→ **Exercise instructions**
Scan the lines below for "bonification" and copy the matches.

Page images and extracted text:
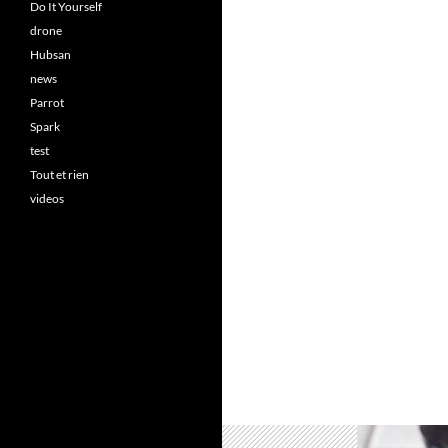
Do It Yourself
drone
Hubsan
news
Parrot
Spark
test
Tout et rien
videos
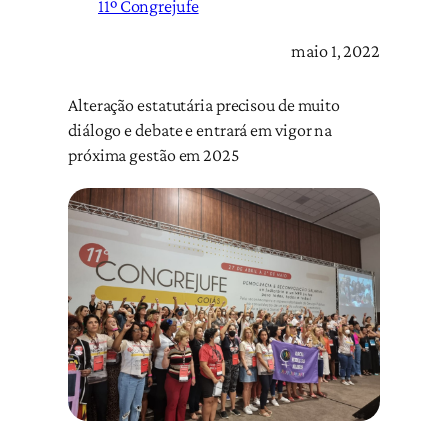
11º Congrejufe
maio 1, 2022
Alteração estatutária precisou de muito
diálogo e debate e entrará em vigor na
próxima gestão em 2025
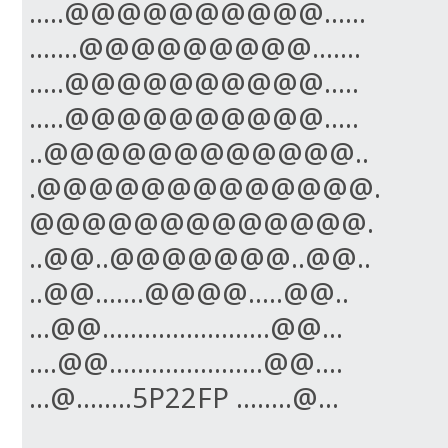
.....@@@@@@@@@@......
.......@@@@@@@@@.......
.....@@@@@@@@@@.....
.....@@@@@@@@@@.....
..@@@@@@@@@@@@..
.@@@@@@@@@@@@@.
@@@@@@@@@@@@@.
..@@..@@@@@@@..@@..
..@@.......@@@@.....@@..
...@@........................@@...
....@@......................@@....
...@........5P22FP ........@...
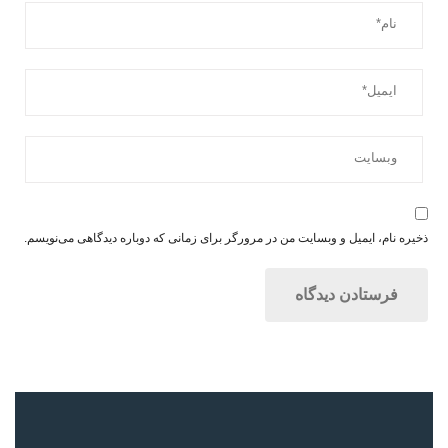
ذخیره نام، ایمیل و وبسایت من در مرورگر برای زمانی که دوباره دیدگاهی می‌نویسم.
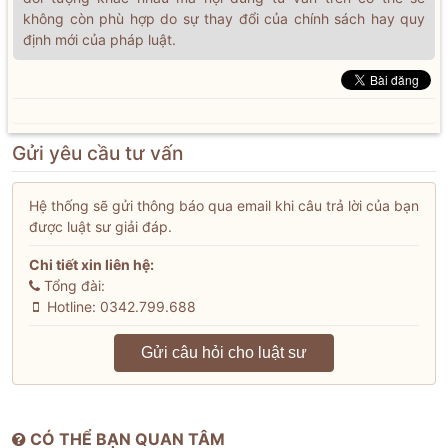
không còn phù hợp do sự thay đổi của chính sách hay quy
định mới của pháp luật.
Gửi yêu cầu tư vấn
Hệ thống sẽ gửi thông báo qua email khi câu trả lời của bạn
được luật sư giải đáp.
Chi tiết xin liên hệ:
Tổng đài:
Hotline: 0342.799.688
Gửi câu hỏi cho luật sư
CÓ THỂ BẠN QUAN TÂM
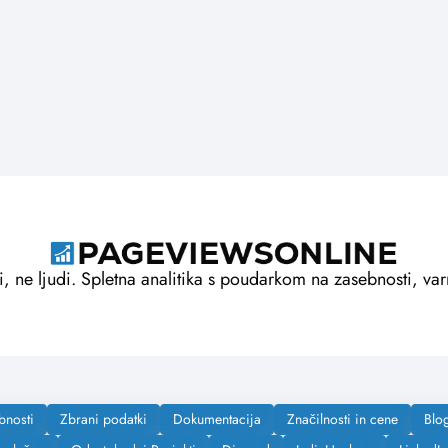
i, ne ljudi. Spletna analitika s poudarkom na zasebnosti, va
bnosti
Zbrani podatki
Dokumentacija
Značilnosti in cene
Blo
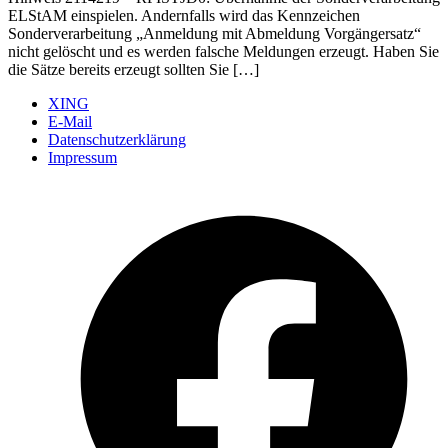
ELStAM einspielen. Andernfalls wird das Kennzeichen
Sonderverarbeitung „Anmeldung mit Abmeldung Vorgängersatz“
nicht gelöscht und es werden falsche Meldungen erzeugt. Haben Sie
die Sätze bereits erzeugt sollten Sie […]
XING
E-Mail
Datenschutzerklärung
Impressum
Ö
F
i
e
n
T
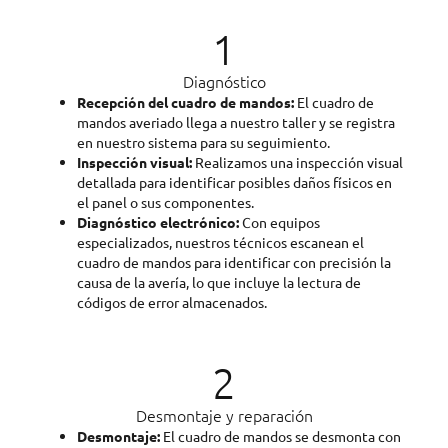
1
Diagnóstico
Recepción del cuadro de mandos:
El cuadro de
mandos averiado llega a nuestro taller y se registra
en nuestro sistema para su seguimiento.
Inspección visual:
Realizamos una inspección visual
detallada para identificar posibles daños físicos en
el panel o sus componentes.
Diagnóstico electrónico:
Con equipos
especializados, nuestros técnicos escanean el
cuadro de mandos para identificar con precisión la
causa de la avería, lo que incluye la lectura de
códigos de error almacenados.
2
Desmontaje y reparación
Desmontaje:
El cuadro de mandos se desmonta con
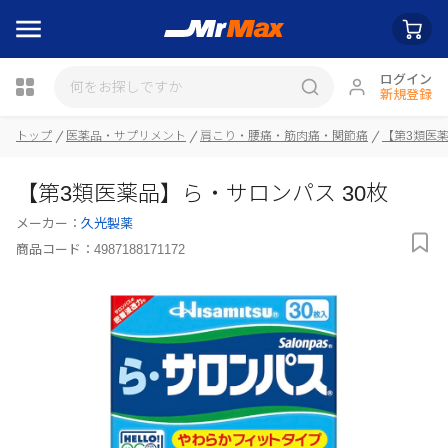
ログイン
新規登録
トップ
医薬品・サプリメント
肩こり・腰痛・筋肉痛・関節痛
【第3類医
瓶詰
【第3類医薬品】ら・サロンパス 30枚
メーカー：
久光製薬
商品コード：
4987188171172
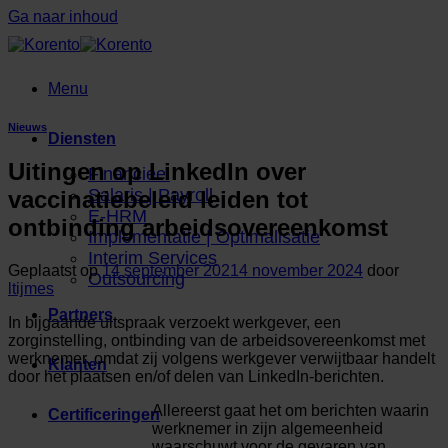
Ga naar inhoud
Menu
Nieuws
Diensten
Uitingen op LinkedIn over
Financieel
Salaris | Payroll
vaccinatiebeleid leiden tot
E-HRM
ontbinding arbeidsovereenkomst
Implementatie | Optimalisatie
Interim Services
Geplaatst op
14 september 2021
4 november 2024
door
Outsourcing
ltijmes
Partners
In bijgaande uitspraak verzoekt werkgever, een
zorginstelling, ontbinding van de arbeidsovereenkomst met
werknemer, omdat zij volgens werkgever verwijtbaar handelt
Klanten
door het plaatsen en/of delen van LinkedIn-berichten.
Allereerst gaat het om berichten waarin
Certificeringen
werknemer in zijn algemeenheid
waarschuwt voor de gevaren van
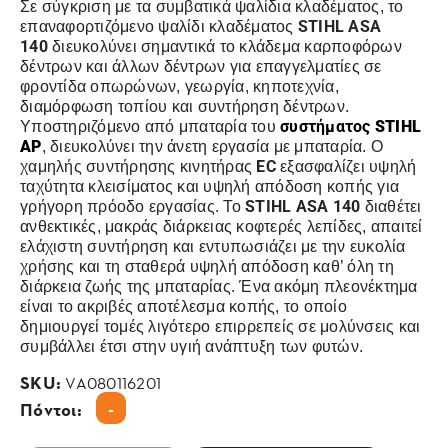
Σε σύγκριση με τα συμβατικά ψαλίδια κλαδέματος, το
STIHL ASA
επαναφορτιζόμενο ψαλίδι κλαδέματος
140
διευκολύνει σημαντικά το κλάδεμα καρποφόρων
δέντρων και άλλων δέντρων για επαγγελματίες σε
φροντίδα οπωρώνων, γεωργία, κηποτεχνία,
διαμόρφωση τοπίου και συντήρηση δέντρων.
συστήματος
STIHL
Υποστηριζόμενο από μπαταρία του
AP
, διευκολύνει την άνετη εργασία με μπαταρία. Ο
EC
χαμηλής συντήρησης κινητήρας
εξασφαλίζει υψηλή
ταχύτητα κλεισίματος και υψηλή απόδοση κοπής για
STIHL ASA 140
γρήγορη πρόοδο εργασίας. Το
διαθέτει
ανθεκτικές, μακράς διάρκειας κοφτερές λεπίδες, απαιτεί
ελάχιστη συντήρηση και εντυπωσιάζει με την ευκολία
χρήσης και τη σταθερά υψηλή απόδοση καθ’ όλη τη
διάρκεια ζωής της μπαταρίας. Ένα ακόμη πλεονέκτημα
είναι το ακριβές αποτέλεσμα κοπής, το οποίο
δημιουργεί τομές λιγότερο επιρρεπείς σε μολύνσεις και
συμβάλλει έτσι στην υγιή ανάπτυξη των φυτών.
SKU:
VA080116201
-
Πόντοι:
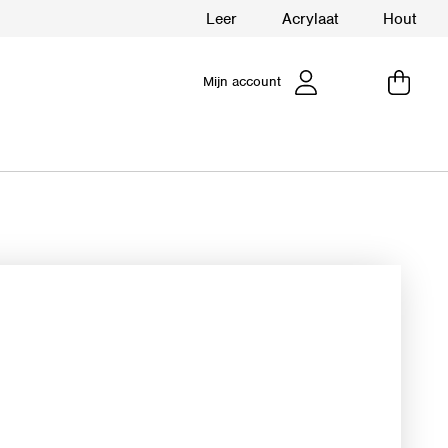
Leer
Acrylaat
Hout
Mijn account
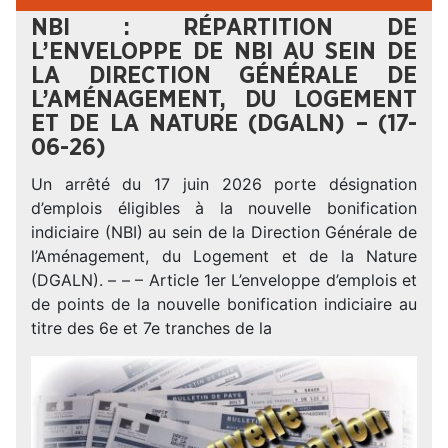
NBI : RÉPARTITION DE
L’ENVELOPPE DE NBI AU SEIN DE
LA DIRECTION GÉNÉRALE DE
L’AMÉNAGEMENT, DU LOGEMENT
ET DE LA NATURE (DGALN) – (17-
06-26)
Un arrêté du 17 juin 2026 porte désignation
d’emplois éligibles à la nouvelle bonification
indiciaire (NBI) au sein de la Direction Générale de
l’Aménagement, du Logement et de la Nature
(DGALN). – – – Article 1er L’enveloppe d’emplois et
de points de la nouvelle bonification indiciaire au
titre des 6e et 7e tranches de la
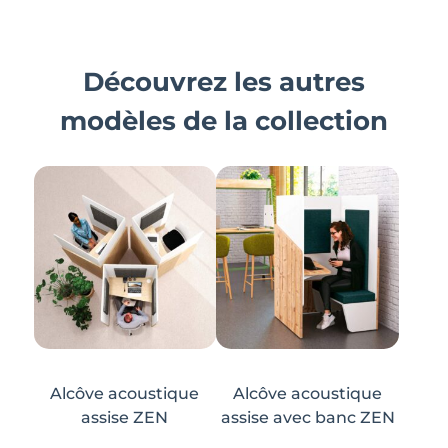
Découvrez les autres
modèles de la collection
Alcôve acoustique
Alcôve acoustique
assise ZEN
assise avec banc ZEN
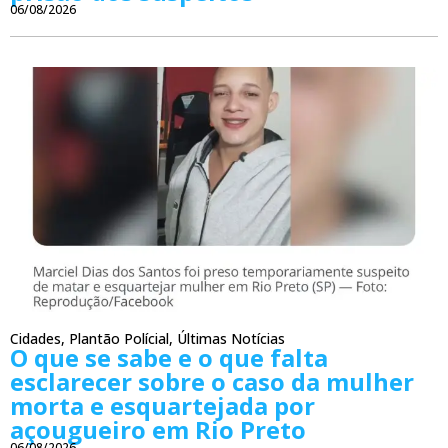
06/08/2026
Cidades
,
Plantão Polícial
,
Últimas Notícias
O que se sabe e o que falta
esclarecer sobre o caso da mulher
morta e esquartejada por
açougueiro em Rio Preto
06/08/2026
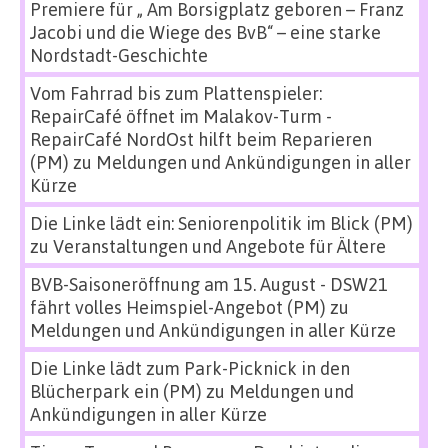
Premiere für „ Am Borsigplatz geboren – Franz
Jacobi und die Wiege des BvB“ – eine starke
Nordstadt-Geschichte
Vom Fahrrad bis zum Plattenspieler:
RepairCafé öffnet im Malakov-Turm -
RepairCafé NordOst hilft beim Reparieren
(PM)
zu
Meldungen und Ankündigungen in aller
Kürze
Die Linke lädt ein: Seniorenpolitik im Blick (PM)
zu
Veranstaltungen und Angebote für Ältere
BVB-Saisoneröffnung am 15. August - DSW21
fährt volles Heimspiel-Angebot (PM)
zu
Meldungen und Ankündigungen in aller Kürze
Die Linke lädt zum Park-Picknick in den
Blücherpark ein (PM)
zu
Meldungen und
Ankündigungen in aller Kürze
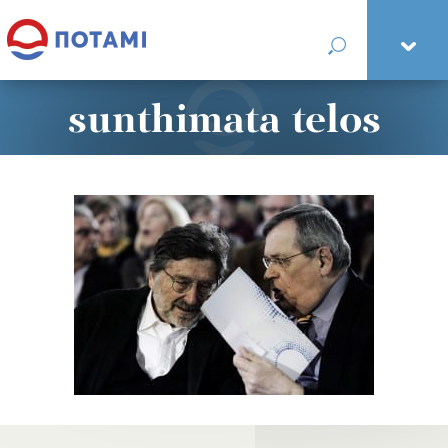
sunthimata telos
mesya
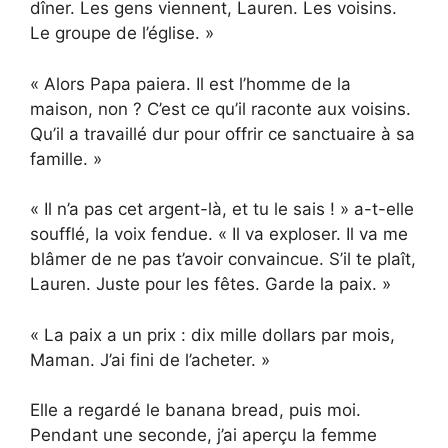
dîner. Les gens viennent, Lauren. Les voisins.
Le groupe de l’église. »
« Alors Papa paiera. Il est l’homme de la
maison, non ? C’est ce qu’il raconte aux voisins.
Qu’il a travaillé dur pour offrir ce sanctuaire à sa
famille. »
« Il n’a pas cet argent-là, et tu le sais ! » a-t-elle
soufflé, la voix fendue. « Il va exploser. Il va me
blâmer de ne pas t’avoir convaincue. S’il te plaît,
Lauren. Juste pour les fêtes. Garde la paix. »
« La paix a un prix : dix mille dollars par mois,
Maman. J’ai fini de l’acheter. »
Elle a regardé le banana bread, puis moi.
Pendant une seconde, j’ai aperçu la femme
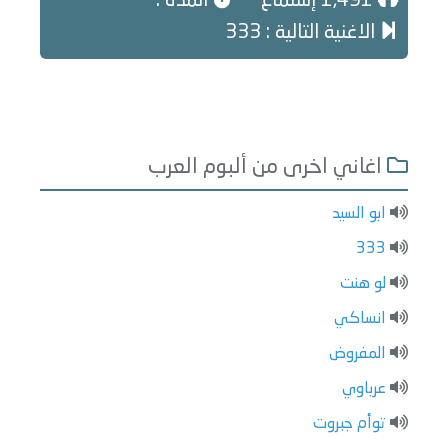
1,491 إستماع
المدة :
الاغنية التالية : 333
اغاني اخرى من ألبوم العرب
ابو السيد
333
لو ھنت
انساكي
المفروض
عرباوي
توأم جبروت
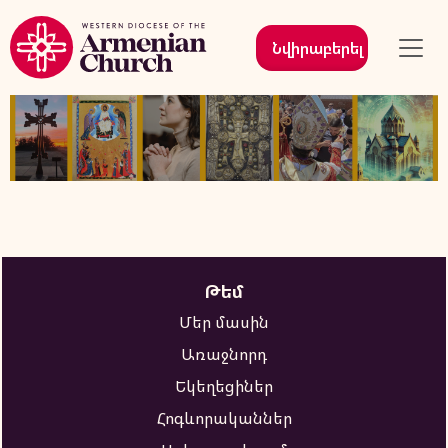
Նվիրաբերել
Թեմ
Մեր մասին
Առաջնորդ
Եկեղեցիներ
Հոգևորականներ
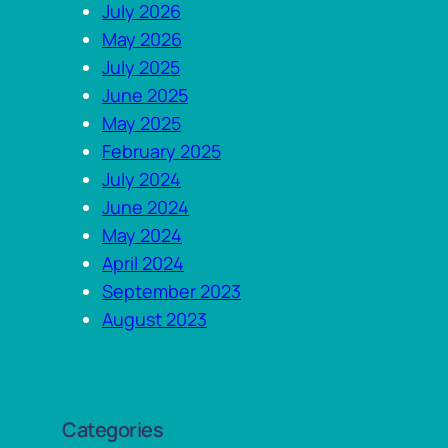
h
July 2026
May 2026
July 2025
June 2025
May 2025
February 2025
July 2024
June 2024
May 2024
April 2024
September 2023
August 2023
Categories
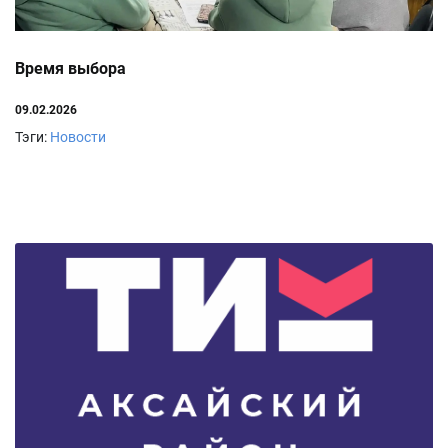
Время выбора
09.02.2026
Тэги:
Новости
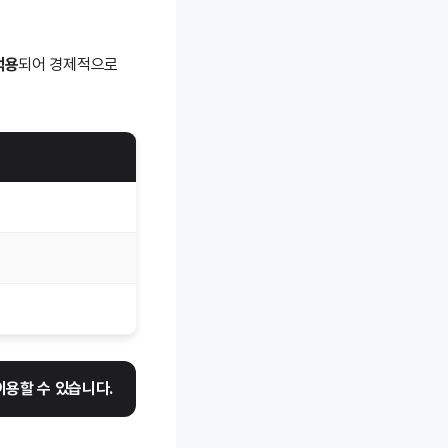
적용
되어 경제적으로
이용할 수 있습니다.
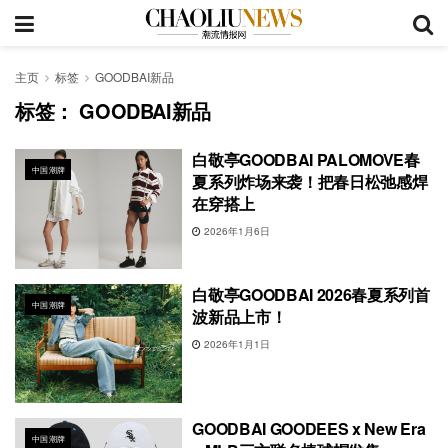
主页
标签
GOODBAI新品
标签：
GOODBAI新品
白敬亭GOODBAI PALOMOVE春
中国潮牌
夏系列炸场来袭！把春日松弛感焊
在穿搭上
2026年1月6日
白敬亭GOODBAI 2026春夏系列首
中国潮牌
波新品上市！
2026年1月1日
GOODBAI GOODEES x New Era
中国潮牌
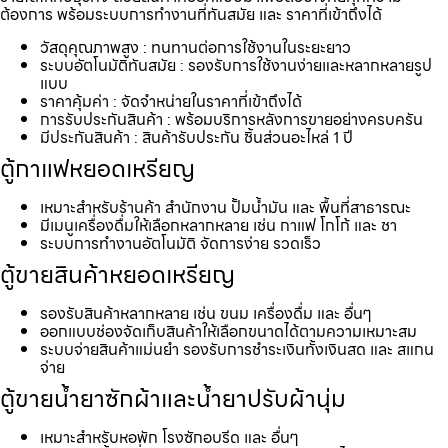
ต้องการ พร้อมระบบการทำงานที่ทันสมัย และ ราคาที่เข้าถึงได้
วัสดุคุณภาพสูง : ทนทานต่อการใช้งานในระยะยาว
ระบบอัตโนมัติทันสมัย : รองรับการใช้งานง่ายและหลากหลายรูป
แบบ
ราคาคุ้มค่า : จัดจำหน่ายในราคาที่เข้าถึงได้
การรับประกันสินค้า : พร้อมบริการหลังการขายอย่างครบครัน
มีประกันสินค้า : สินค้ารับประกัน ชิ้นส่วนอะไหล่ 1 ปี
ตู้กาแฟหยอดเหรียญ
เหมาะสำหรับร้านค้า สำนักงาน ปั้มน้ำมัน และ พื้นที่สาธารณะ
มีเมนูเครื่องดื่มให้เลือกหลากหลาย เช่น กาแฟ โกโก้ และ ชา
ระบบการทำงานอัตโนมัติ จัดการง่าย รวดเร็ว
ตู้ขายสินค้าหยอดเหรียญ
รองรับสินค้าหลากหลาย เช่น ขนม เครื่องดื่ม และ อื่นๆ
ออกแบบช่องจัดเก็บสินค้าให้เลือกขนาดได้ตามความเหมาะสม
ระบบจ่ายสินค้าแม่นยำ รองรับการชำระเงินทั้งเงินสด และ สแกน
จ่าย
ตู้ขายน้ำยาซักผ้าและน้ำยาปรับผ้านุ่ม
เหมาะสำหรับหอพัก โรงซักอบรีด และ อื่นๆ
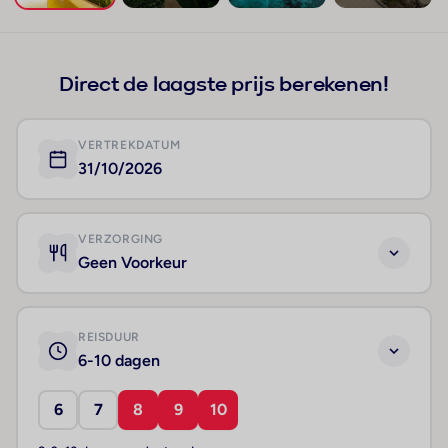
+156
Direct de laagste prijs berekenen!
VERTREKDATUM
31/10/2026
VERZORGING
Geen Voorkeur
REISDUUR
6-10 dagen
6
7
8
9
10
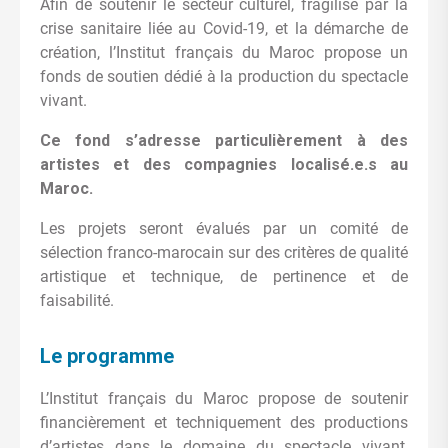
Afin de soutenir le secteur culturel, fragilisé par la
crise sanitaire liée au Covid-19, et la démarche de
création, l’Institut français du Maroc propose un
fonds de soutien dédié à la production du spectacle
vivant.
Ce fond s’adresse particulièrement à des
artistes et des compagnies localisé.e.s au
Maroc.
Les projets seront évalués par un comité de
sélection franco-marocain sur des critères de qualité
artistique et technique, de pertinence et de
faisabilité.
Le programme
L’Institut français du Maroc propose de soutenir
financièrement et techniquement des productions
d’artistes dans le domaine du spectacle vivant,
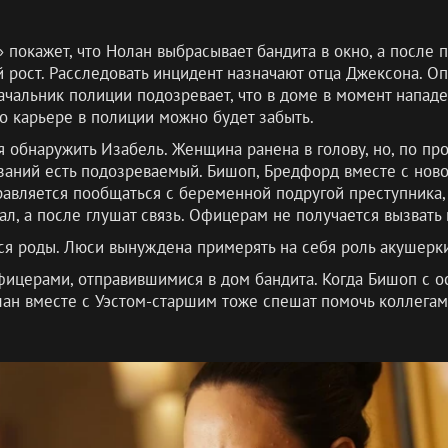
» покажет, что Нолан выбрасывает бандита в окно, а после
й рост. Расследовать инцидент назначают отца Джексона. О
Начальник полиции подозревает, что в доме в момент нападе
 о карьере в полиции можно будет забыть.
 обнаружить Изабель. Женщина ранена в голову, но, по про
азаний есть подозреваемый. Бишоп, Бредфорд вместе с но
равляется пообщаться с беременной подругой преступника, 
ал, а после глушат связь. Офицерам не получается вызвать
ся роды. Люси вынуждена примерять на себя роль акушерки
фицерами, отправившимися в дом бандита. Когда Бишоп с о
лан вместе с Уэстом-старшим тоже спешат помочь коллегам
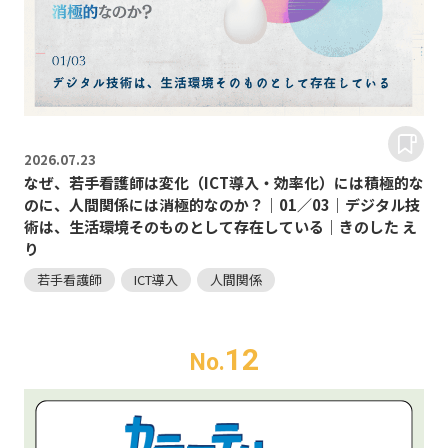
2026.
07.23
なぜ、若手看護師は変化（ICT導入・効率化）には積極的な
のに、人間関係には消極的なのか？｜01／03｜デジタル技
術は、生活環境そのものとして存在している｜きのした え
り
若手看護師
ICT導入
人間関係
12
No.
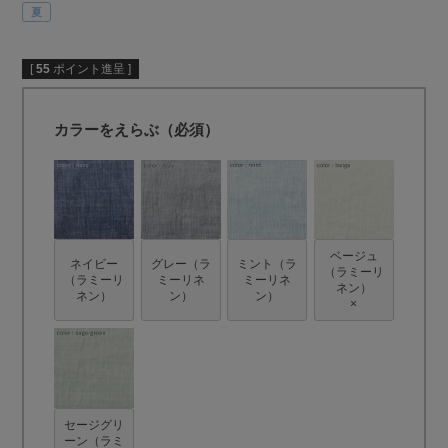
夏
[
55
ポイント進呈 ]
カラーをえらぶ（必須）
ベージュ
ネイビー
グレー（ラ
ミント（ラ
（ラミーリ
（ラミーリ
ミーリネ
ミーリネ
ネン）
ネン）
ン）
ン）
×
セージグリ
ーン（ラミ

→ **Response box**
d’emplois éligibles à la nouvelle bonification
de points de la nouvelle bonification indiciaire au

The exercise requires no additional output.